Connecting the Symptoms of Pancreatic Cancer with Big Data

Duke’s Data+ program explores the connection between type 2 diabetes and pancreatic cancer in the Duke electronic medical record

Originally published by the Duke Social Science Research Institute

By Shelbi Fanning, Multimedia Specialist, Social Science Research Institute

Zidi Xiu (left) and Albert Antar (right)A staggering 94 percent of pancreatic cancer patients will die within five years of diagnosis, and 74 percent of patients die just within the first year. Multiple factors contribute to the low survival rate. It’s not only incredibly aggressive, but also difficult to detect early and, once detected, poorly responsive to treatment. It’s a perfect storm of factors that make it one of the more deadly forms of cancer.

Some recent studies have shed light on the disease, showing a connection between diabetes and pancreatic cancer. Though what exactly that connection may be is yet to be defined, evidence indicates that type 2 diabetes is a risk factor and also may result from pancreatic cancer. With approximately 80 percent of pancreatic cancer patients having glucose intolerance or diabetes, the connection is well worth further investigation.

For Lisa Satterwhite (BME), the electronic medical record (EMR) could be the key to defining this relationship. Her Data+ team comprising Zidi Xiu, Albert Antar and Shaobo Han spent 10 weeks in the summer processing and modeling data and making connections between symptoms in the medical record and eventual diagnoses.

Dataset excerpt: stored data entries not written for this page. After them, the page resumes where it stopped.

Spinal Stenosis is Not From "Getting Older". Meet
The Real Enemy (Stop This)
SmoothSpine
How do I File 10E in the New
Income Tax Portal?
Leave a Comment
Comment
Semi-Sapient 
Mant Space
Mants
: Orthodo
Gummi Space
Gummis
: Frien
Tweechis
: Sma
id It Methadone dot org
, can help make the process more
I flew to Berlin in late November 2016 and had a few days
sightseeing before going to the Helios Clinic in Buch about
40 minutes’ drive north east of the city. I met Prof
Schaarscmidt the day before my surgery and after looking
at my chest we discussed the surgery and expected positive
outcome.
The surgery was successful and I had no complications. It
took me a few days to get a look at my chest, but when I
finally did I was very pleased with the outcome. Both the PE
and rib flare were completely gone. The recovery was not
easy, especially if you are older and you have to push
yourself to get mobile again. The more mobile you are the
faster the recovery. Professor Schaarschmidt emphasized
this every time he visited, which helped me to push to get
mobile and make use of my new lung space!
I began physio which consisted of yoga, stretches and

“What we’re trying to do is find pancreatic cancer before they diagnose it, which is typically stage IV, and try to see if there are symptoms that are present that haven’t been associated with pancreatic cancer prior to the cancer spreading,” Satterwhite said. If it’s found early enough, treatment has a better chance of working, so making connections to the earliest symptoms could give patients a fighting chance.

Discussing each team member’s strengths and how they contributed to the overall project, it’s clear that Satterwhite couldn’t be more enthusiastic about their work together and her team’s preliminary predictive model.

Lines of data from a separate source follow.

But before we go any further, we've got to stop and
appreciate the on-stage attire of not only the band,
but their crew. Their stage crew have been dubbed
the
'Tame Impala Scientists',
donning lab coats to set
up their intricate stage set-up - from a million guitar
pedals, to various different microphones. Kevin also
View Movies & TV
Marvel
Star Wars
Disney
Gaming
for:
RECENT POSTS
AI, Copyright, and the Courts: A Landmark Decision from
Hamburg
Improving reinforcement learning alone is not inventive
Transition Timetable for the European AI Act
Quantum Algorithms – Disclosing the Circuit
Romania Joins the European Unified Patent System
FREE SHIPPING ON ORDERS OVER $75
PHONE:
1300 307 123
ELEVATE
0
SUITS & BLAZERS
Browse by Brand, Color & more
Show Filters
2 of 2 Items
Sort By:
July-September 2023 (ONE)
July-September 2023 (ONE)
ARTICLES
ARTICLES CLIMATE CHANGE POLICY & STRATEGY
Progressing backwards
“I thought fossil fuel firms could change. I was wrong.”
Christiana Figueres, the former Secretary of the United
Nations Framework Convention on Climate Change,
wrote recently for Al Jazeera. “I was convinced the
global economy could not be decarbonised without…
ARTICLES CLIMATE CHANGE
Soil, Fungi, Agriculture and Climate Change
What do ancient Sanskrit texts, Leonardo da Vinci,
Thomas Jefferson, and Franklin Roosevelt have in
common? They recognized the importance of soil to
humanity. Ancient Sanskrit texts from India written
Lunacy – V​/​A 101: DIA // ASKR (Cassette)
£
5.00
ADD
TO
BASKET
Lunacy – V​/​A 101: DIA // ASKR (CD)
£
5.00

Shaobo Han, Ph.D., project mentor (ECE), suggested applying several machine learning approaches to this Duke EMR data. “Pre-processing the noisy, sparse and large-scale EMR data is the first step. Zidi Xiu (graduate student in biostatistics) used her advanced statistical programming skills to complete a task that might have taken months or days in only hours.” Han said.

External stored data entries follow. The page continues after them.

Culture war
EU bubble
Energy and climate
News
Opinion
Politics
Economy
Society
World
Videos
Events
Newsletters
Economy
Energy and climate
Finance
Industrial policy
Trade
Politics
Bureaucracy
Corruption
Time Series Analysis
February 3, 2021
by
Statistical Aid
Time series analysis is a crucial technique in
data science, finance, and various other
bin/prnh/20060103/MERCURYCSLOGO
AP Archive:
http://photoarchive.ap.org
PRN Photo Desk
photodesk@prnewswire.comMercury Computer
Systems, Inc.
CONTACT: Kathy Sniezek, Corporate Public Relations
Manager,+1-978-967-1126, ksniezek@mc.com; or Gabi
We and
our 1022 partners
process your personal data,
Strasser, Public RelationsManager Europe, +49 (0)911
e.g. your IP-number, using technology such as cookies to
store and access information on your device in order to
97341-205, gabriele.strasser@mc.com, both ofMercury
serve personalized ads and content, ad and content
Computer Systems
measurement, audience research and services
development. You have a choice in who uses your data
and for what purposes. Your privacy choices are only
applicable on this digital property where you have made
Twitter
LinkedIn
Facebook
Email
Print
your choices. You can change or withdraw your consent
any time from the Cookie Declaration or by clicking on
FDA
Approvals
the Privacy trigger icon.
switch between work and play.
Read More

Visual of significant topics within data+ pancreasAntar (Trinity ’18), with his goal of attending medical school after completing his undergraduate degree, was a constant force pushing for medical relevance. Everything the team generated was put through this lens so that their work could make a difference as quickly as possible.

“A couple things we found is that the earliest significant symptoms occur about a year and a half before a stage IV diagnosis and rapid progression of type 2 diabetes seems to be common with many patients,” Antar said. “In our dataset, 42 percent of people went from type 2 diabetes to uncontrolled type 2 diabetes, which seems like a really high percentage of people.”

The team looked at diagnosis codes from the past 10 years in electronic medical records and, through several machine learning algorithms, identified several highly discriminative groups of codes that are relevant to the disease outcome and evaluated the predictive performance.

“We’ve been trying to learn interpretable and predictive patterns from the data and then visualize each patient on a similarity map,” Xiu said.

In the last few weeks together, Xiu tested the predictive performance of the prototype developed to find pancreatic cancer in the Duke electronic medical record data and observed some patients without a pancreatic cancer diagnosis that surrounded with those with a known diagnosis.

“We think some diabetes patients might already be on their way to developing pancreatic cancer.” Satterwhite said.

In the last week together, the team tested the ability of their supervised topic model to find pancreatic cancer in the EMR and found patients without a diagnosis that clustered with patients with a diagnosis, indicating possible undiagnosed cases. While this result is preliminary, it illustrates the power of the approach. Late stage pancreatic cancer is devastating and any edge on it is worth pursuing.